* WORK TO BE COMPLETED
Every line that contains "Запчасти" must be located and copied from the data.

-----

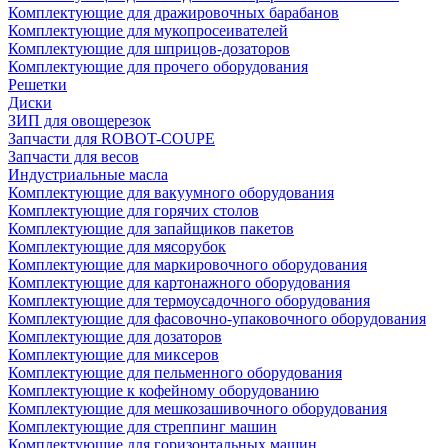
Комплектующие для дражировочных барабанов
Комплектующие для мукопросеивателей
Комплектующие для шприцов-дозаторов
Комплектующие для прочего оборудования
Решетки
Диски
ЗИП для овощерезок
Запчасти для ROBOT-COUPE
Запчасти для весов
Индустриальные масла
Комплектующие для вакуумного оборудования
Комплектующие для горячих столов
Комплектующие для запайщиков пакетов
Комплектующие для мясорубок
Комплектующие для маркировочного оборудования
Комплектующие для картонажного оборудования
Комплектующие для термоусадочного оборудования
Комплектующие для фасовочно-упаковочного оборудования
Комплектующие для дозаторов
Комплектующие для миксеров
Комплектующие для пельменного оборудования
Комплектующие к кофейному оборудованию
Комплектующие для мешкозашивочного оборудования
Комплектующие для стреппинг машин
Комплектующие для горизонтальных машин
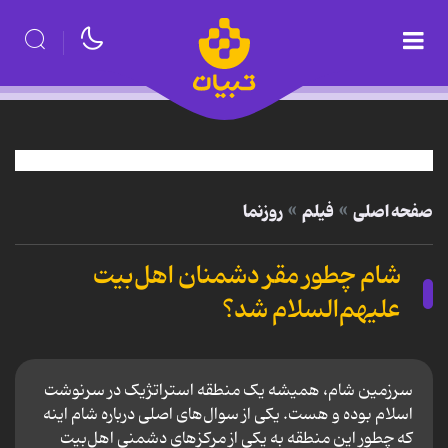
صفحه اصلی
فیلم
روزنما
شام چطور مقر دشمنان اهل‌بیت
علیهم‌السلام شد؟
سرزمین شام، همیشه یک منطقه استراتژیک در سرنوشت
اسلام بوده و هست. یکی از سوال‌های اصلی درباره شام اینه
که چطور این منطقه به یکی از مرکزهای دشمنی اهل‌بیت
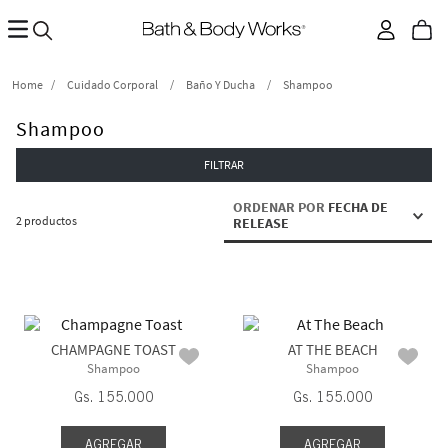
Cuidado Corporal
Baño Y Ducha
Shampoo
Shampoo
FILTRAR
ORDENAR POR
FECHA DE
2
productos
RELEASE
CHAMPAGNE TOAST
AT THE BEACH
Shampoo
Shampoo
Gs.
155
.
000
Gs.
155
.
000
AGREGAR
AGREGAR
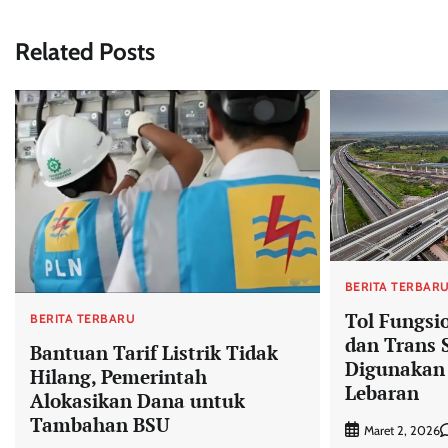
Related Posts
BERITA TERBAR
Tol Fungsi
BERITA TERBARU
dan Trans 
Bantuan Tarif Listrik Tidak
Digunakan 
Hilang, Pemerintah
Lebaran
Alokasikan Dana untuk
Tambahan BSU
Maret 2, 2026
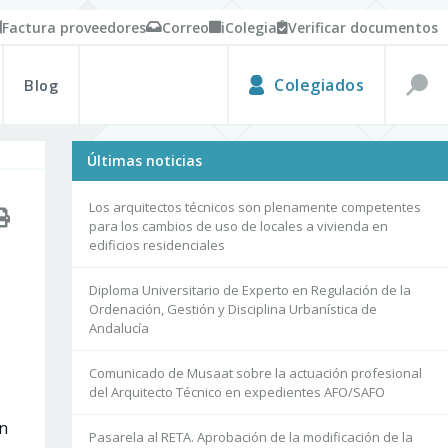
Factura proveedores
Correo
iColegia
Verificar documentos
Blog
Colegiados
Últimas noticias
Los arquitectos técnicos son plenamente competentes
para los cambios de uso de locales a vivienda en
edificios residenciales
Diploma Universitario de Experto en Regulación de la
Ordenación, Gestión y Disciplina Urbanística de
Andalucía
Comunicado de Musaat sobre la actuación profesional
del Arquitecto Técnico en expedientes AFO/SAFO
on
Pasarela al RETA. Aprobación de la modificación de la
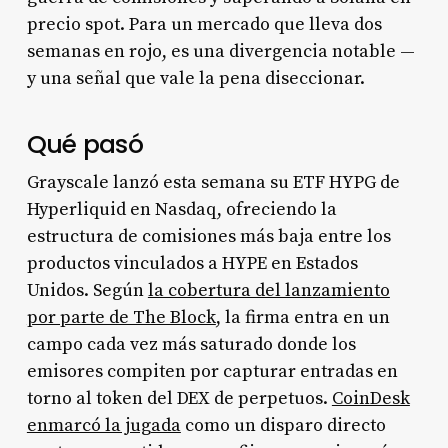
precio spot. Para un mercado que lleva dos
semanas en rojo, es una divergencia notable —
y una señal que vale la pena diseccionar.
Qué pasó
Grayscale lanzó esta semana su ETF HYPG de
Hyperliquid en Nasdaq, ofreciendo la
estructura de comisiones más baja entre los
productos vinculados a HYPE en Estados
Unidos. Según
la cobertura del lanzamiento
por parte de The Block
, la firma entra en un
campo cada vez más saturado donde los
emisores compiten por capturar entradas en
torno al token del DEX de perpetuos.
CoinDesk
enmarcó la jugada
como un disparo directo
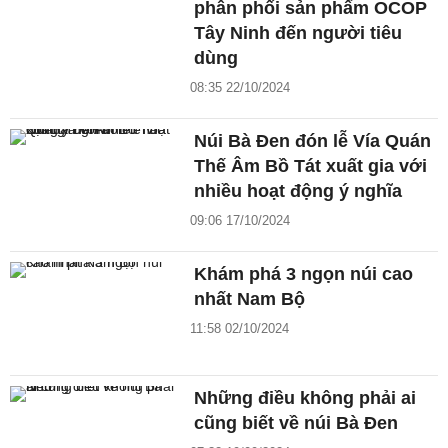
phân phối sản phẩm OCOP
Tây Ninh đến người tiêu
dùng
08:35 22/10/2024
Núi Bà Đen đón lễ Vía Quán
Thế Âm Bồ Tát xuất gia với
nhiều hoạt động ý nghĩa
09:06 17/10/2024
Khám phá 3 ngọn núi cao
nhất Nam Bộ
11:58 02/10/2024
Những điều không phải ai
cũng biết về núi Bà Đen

-----

* ANSWER AREA
Запчасти для ROBOT-COUPE
Запчасти для весов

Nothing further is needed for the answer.